Seth Rogen accepts that some of his jokes have not withstood the test of time, noting how some of his past wisecracks have “aged poorly.”
Speaking with Good Morning Britain on Tuesday, the Neighbors star discussed how opinions and cultural sensitivities change over time, which is why he understands that jokes will sometimes fall out of favor.
“There are certain jokes that for sure have not aged well, but I think that’s the nature of comedy,” said Rogen, when assessing how humor has evolved overtime. “Jokes are not things that necessarily are built to last.”
That is why the Emmy nominee has a hard time sympathizing with comedians complaining about cancel culture.
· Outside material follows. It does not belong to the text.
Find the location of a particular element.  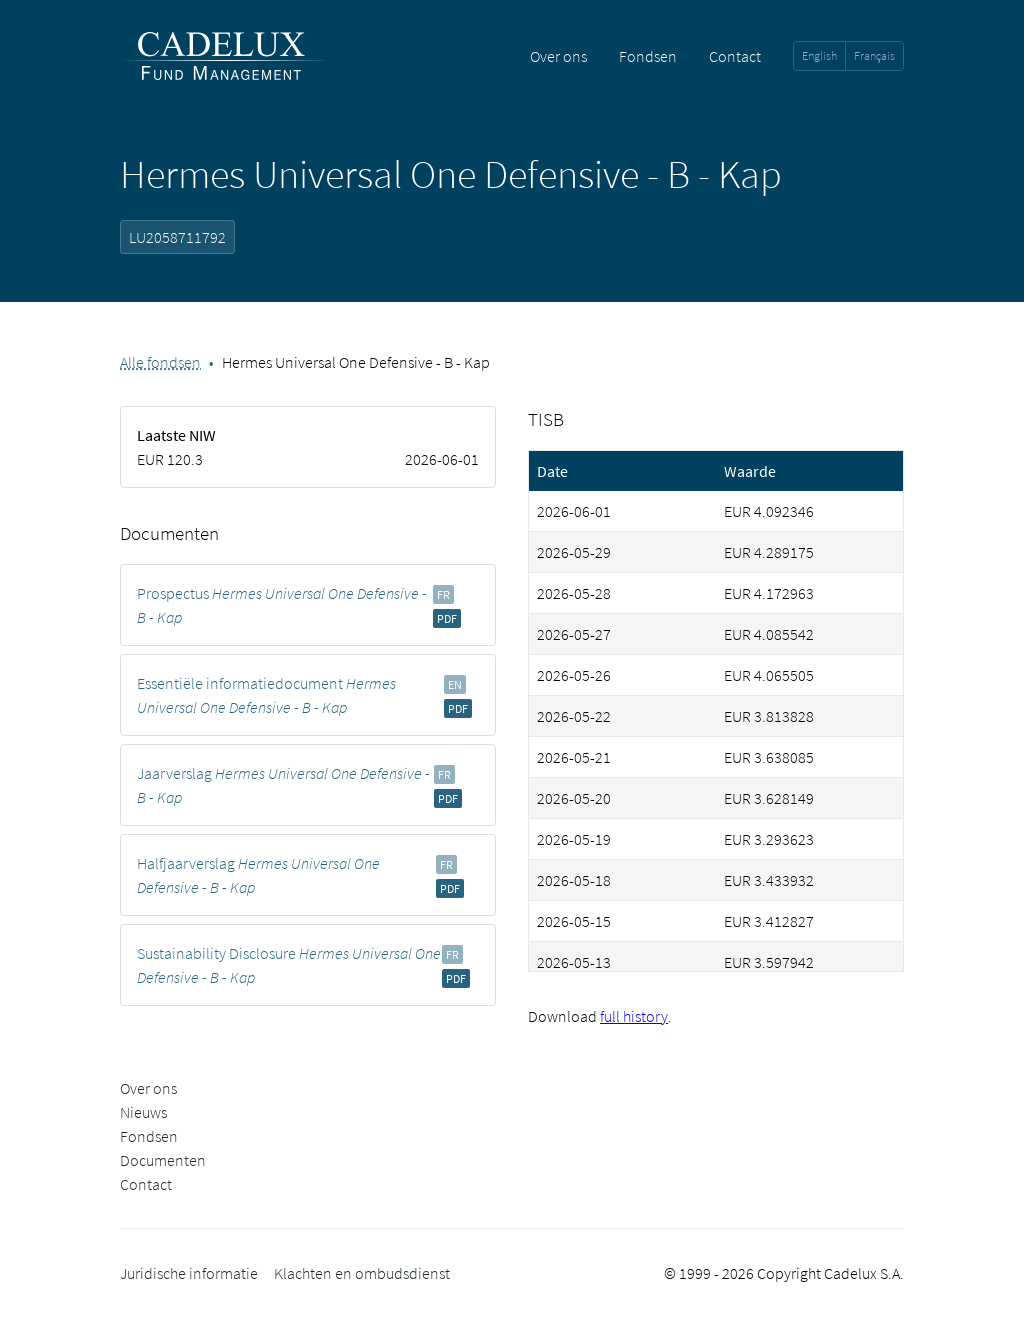

Alle fondsen is located at coordinates (160, 362).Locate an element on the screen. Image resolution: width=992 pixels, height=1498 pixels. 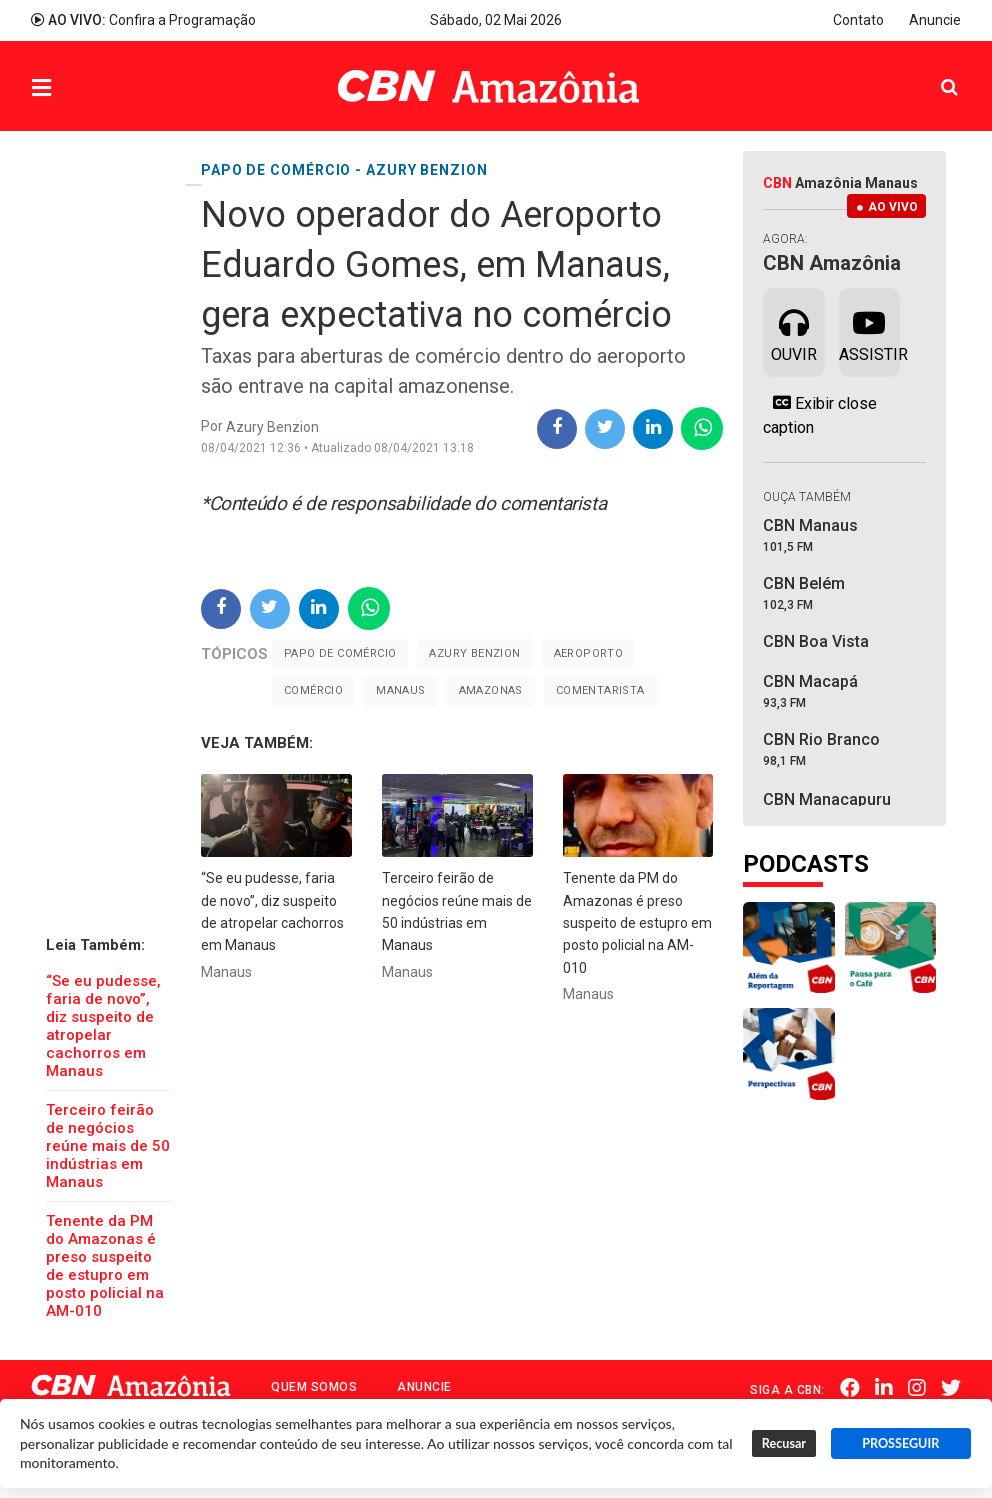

“To me when I see comedians complaining about this kind of thing, I don’t understand what they’re complaining about,” Rogen, 39, remarked. “If you’ve made a joke that’s aged terribly, accept it. And if you don’t think it’s aged terribly, then say that.”
The Superbad actor took his opinion a step further, explaining how fame comes at a price — criticism.
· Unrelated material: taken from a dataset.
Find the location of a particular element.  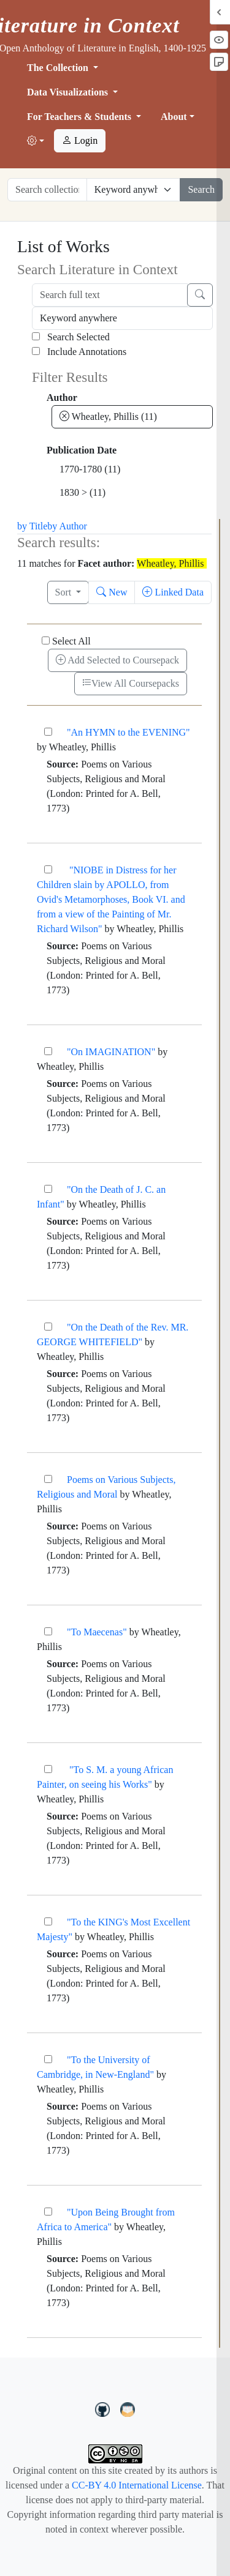

["An HYMN to the EVENING"] is located at coordinates (48, 732).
Adding that negative feedback is “one of the things that goes along with being an artist,” said Rogen, “If you don’t like that, then don’t be a comedian anymore.”
The Yearbook author also noted that, while some of his past jokes did age poorly, he has “never made a joke that’s outwardly horrific in some way.”
“Saying terrible things is bad, so if you’ve said something terrible, then it’s something you should confront in some way, shape, or form,” he added. “I don’t think that’s cancel culture. That’s you saying something terrible if that’s what you’ve done.”